[Stored entries]
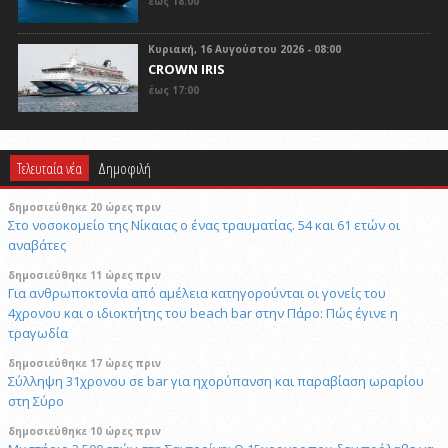
έως 18:00
Κυριακή, 16 Αυγούστου 2026 - 08:00
CROWN IRIS
έως 17:00
Τελευταία νέα
Δημοφιλή
δημοσιεύθηκε 20 ώρες πριν
Στο νοσοκομείο της Νίκαιας ο ένας τραυματίας. 54 και 61 ετών οι
αναβάτες
δημοσιεύθηκε 11 ώρες πριν
Για ανθρωποκτονία από αμέλεια κατηγορούνται οι γονείς του
4χρονου και ο ιδιοκτήτης του beach bar στην Πάρο: Πώς έγινε η
τραγωδία
δημοσιεύθηκε 17 ώρες πριν
Σύλληψη 31χρονου σε bar για ηχορύπανση και παραβίαση ωραρίου
στη Σύρο
δημοσιεύθηκε 10 ώρες πριν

**Description of the task:** The answer must be the lines above, word for word, from the first one through the line with "δημοσιεύθηκε 17 ώρες πριν", pictures excluded.

**Result for this exercise:**
έως 18:00
Κυριακή, 16 Αυγούστου 2026 - 08:00
CROWN IRIS
έως 17:00
Τελευταία νέα
Δημοφιλή
δημοσιεύθηκε 20 ώρες πριν
Στο νοσοκομείο της Νίκαιας ο ένας τραυματίας. 54 και 61 ετών οι
αναβάτες
δημοσιεύθηκε 11 ώρες πριν
Για ανθρωποκτονία από αμέλεια κατηγορούνται οι γονείς του
4χρονου και ο ιδιοκτήτης του beach bar στην Πάρο: Πώς έγινε η
τραγωδία
δημοσιεύθηκε 17 ώρες πριν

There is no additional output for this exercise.